Similarly, the GPS sensor prevents Android from going into its normal sleep cycles, thereby preventing battery savings. So turn on the GPS only when needed, and turn it off when not in use.
Optimize apps that sync on mobile data
The value of an online app is if it provides you with real-time information that you need. But there are apps that sync on mobile data – thereby using your precious data allocation and burning battery power as well – that you don’t necessarily need. Optimizing apps that sync require a bit of work, especially if you have a lot of apps installed, but it will definitely help your battery life.
- Go to
Settings > Data Usage.
- Select apps which you do not require to run in the background.
- Tap on Restrict app background data on each of these apps to limit its background data usage when it is not being used.
Clear recent apps, use fewer widgets
Exiting an app as soon as you are done with it is good practice. But pressing the back button or going back to the home screen may not terminate the app, but just keep it running in the background. The best way to do this is to keep clearing your “Recents” frequently.

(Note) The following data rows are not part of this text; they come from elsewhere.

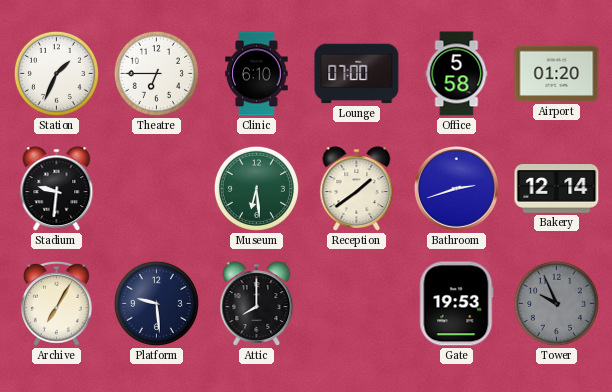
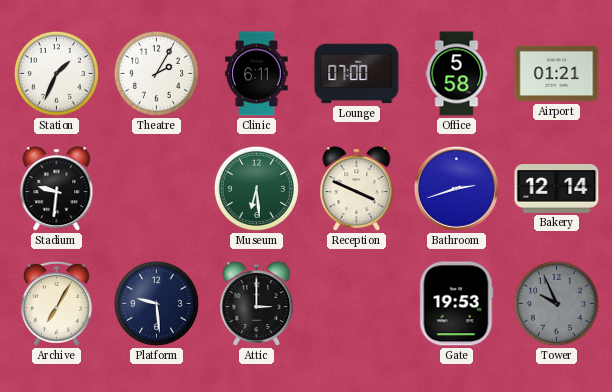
Theatre: 6:45 -> 2:05
Clinic: 6:10 -> 6:11
Airport: 01:20 -> 01:21
Reception: 1:39 -> 3:49
Attic: 8:00 -> 3:00
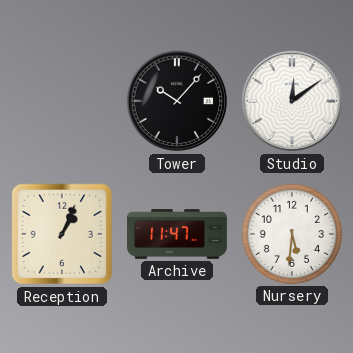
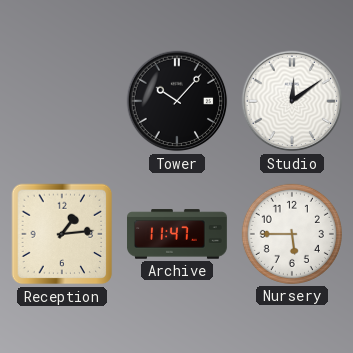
Reception: 1:04 -> 1:14
Nursery: 5:31 -> 5:45
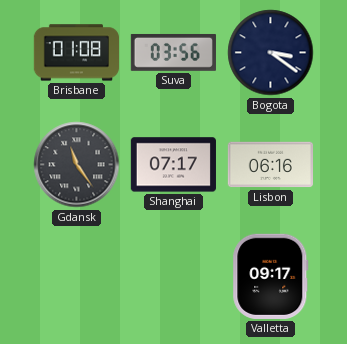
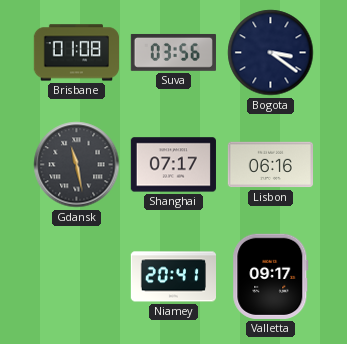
Gdansk: 11:24 -> 11:28
Niamey: none -> 20:41
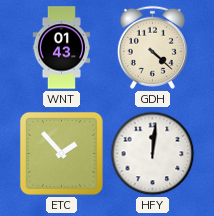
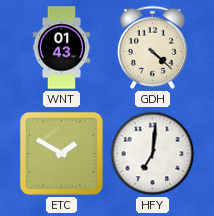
ETC: 1:53 -> 1:50
HFY: 12:01 -> 7:01
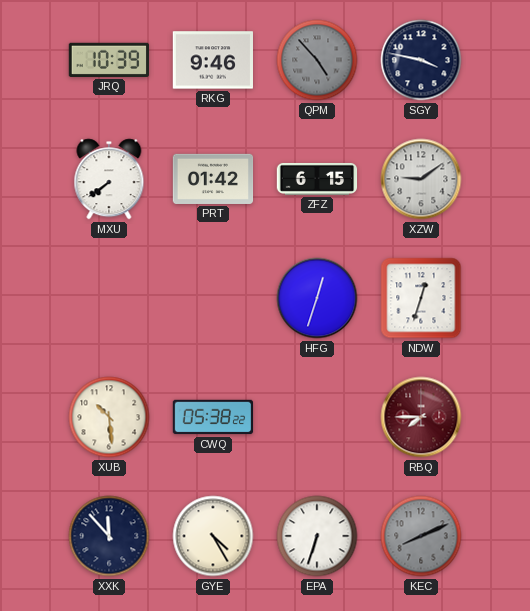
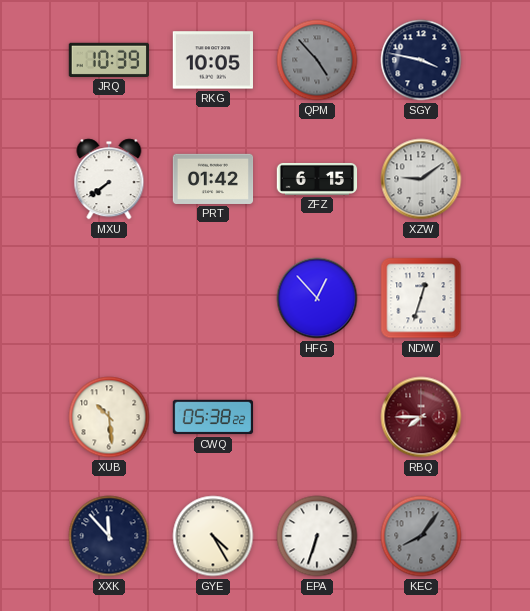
RKG: 9:46 -> 10:05
HFG: 12:33 -> 12:53
KEC: 8:11 -> 8:06
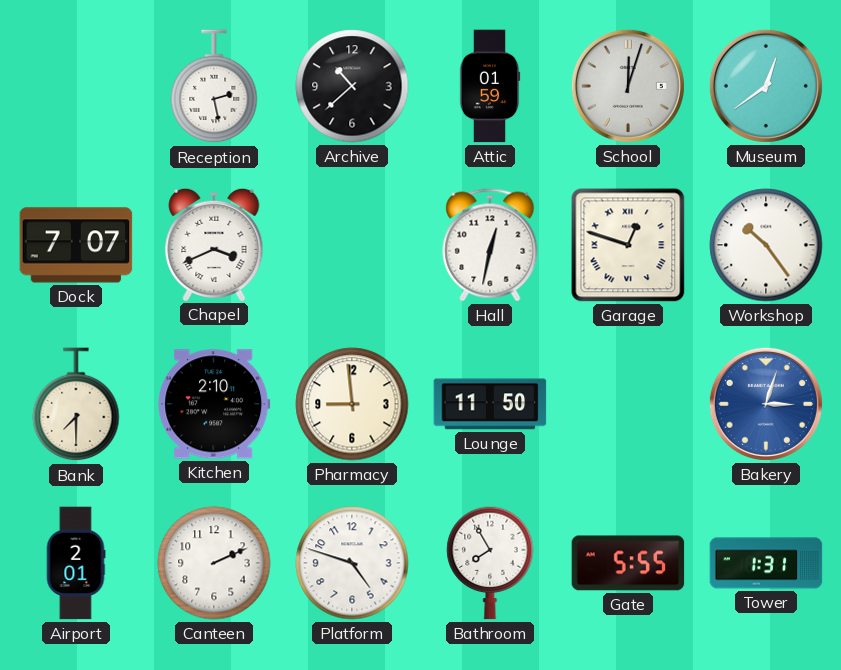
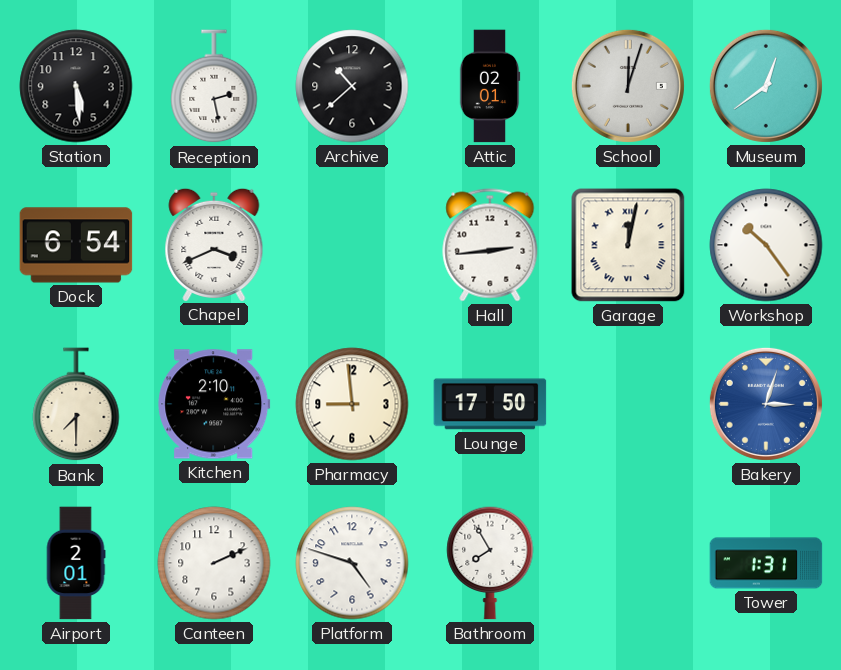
Station: none -> 5:29
Attic: 01:59 -> 02:01
Dock: 7:07 -> 6:54
Hall: 12:32 -> 2:44
Garage: 12:48 -> 12:02
Lounge: 11:50 -> 17:50
Gate: 5:55 -> none
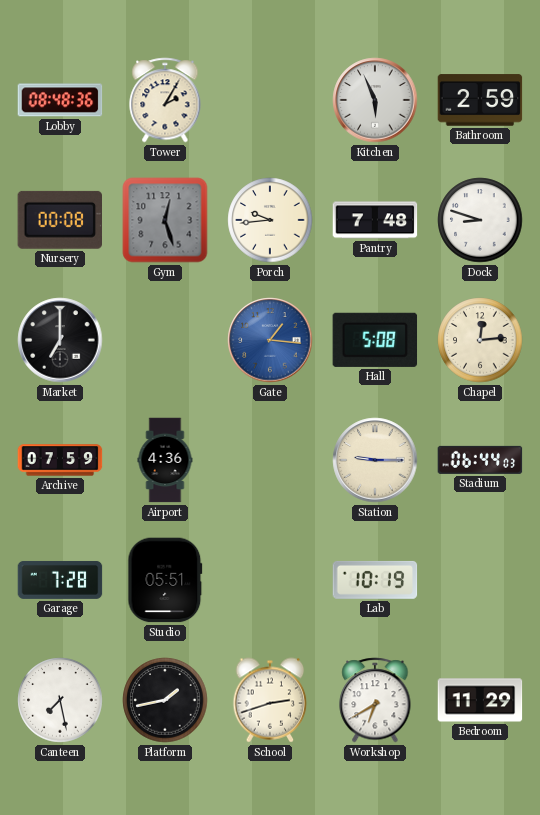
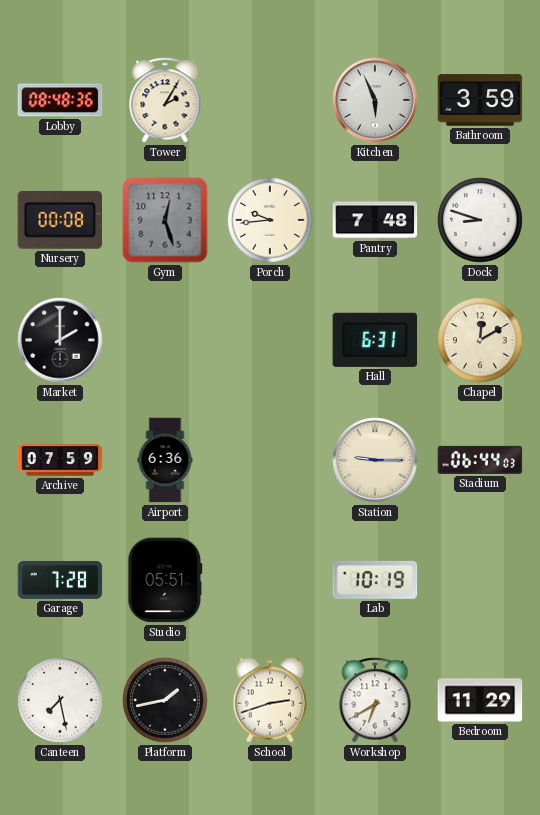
Bathroom: 2:59 -> 3:59
Market: 7:00 -> 2:00
Gate: 1:16 -> none
Hall: 5:08 -> 6:31
Chapel: 12:14 -> 12:10
Airport: 4:36 -> 6:36
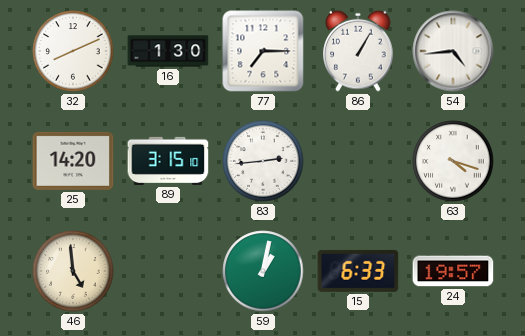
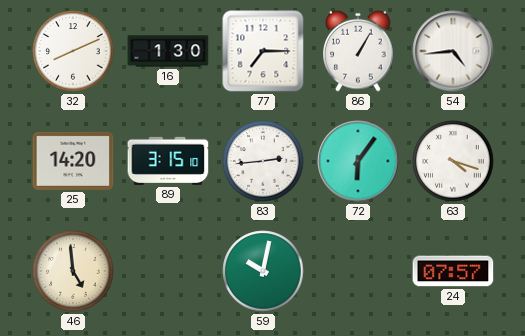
72: none -> 6:06
59: 1:02 -> 10:02
15: 6:33 -> none
24: 19:57 -> 07:57
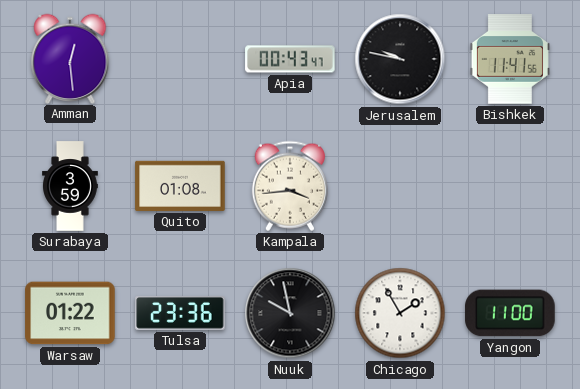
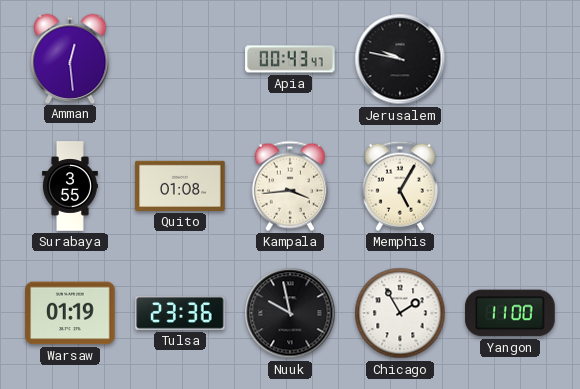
Bishkek: 11:41 -> none
Surabaya: 3:59 -> 3:55
Memphis: none -> 5:05
Warsaw: 01:22 -> 01:19
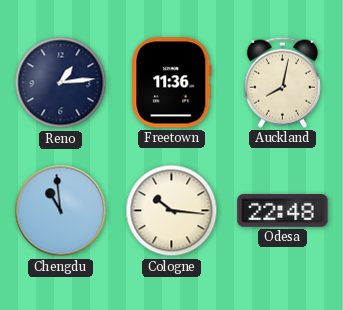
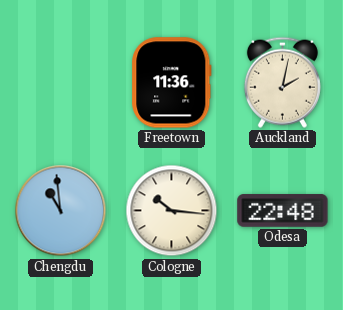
Reno: 1:14 -> none
Auckland: 8:02 -> 2:02
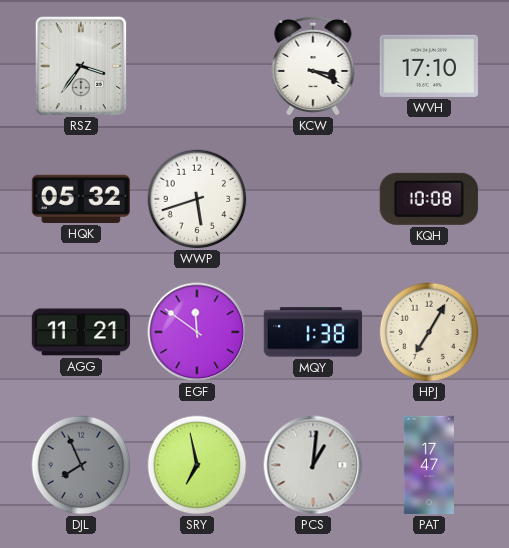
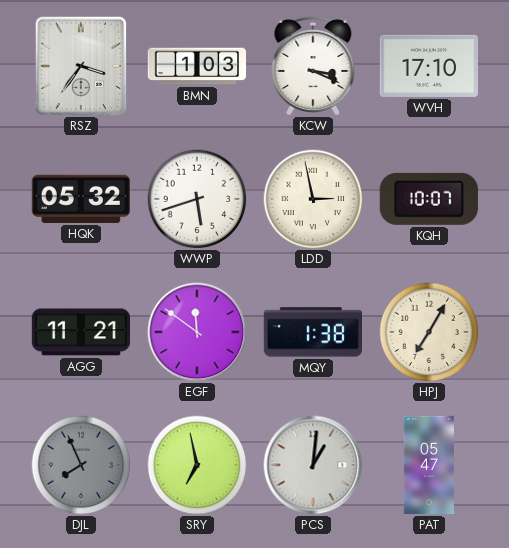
BMN: none -> 1:03
LDD: none -> 2:58
KQH: 10:08 -> 10:07
PAT: 17:47 -> 05:47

Widgets displayed on your home screen need to constantly update themselves with new data to display current content. This means that the widget runs in the background. As a rule of thumb, keep widgets at a minimum to conserve battery life.
Manage apps’ battery optimization and updating
The rule of thumb here is to keep only those apps that you frequently use. Keeping too many apps may slow down your phone and reduce battery life in different ways. You can do two things.
- First, view how much of the battery power an app is using by going to
Settings > Battery. You can decide then to uninstall apps that use a lot of your battery which you don’t necessarily need.
- In the Battery menu, tap the menu in the top-right corner of the window and select Battery Optimization. An app that is marked as “Not Optimized” app will run in the background on its own schedule. Apps that are not required to run at all times should be optimized for better battery life.
The Play Store’s Auto update feature continuously monitors for app updates, and the short explanation is that frequent update monitoring can affect your battery life. Make sure that the Play Store is set to enable updates only over WiFi.
Turn off specific app notifications
This is one of the radical moves you can do to lower battery drain. You can decide to turn off an app’s notification privileges so that they don’t consume battery power. But make sure that you really don’t need the app to notify you. Obviously, you can’t do this to messaging apps and email apps. But the notifications for other apps installed on your phone can be disabled.
- Go to
Settings > Notifications.
- Under Application Notifications, you can view app specific settings for notifications.
- Turn off notifications for an app by toggling or tapping on the option to “turn off” or “block all”.
We won’t be recommending this app unless there is good reason to. This app is a boon to all phones, and it just works. Greenify saves your battery life by pushing apps into a kind of hibernation mode. It stops an app from running in the background, and it also prevents it from starting until you manually tap on it to run it. Select the apps you want to hibernate and never have to worry about that again.